Geschichte hat ebenso wenig nur mit Vergangenheit zu tun wie Politik nur auf die Bewältigung der Gegenwart reduziert werden darf. Wesentlicher Maßstab für beide ist der Beitrag zur Bewältigung der Zukunft.

Der große polnische Publizist, Historiker und Diplomat Bartoszewski, der Häftling in Auschwitz, Mitgründer einer geheimen Hilfsorganisation für Juden, Teilnehmer des polnischen Widerstandes und des Warschauer Aufstandes gewesen ist, der nach dem Krieg durch die polnischen Kommunisten sechseinhalb Jahre inhaftiert war und nach 1990 Botschafter in Wien und Außenminister der Republik Polen gewesen ist, hat kürzlich in einem Beitrag zu einer Festschrift aus Anlass des 70. Geburtstages von Kardinal Lehmann folgende bemerkenswerte Hinweise auf diese Zukunftsperspektive gegeben: „Polen und Deutsche müssen ihre gegenseitigen Relationen neu begreifen und definieren. Ich gehöre der Generation an, die berechtigt ist, folgenden Aufruf mutig zu formulieren: Lasst uns die Vergangenheit nicht vergessen und dafür sorgen, dass das Bewusstsein der Vergangenheit gepflegt wird. Polen und Deutsche müssen einander aber über ihre neue europäische Verantwortung verstehen lernen, es ist nämlich Zeit, dass Polen und Deutsche aufhören, Europa jeweils für sich zu vereinnahmen; sie müssen beginnen, gemeinsam zum Wohle Europas zu wirken.“ …

Ich unterstreiche diese Beurteilung Satz für Satz und ich bewundere den Geist, der sich darin dokumentiert. Dies gilt auch und gerade für die Schlussfolgerungen, die er daraus zieht: „Diese Erfahrungen sollten wir nicht nur für uns bewahren. Polen und Deutsche können und sollten Exporteure der Versöhnung und der Verständigung werden. Wir müssen uns aber dessen bewusst sein, dass Freiheit und Demokratie die Conditio sine qua non für Versöhnung und Verständigung darstellen.

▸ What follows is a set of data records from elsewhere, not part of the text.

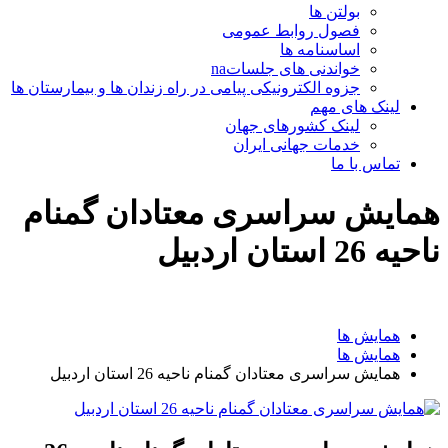
بولتن ها
فصول روابط عمومی
اساسنامه ها
خواندنی های جلساتna
جزوه الکترونیکی پیامی در راه زندان ها و بیمارستان ها
لینک های مهم
لینک کشورهای جهان
خدمات جهانی ایران
تماس با ما
همایش سراسری معتادان گمنام
ناحیه 26 استان اردبیل
همایش ها
همایش ها
همایش سراسری معتادان گمنام ناحیه 26 استان اردبیل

In diesem Sinne ist die Herausforderung der Vollendung Europas untrennbar mit der Herausforderung der Versöhnung verbunden.“

Jede Kultur beruht auf Erinnerung. Sie beginnt damit, will freilich darüber hinaus, aber sie hätte ohne diesen Anfang nicht einmal begonnen.

Für uns Europäer gilt, schon gar im Kontext einer noch immer im Wachstum befindlichen Gemeinschaft nach Überwindung der politischen Teilung dieses Kontinents, die nie, zu keinem Zeitpunkt, eine kulturelle Trennung war, dass wir uns im Interesse der gemeinsamen Zukunft um ein gemeinsames Verständnis der Vergangenheit bemühen müssen. Das ist schwierig, aber möglich und nötig ist es ganz gewiss.

Jean-Claude Juncker, Ministerpräsident des Großherzogtums Luxemburg hat im Mai dieses Jahres in Aachen bei der Verleihung des Karlspreises erklärt: „Die Deutschen sind in ihrer tausendjährigen Geschichte noch nie so gute Nachbarn gewesen wie heute.“ Dies ist ein wunderschönes, anrührendes Kompliment, das wir uns immer wieder neu verdienen müssen. Es wäre unserem Land und dem ganzen europäischen Kontinent sehr zu wünschen, dass diese politische Einschätzung später einmal dem strengen Urteil der Historiker standhielte. Weil die Geschichte mehr noch als von der Politik von den Menschen handelt – und mehr noch als von ihren Texten und ihren Bildern von ihren Lebensbedingungen und ihrer Verantwortung für sich selbst und für die Welt, in der sie miteinander leben.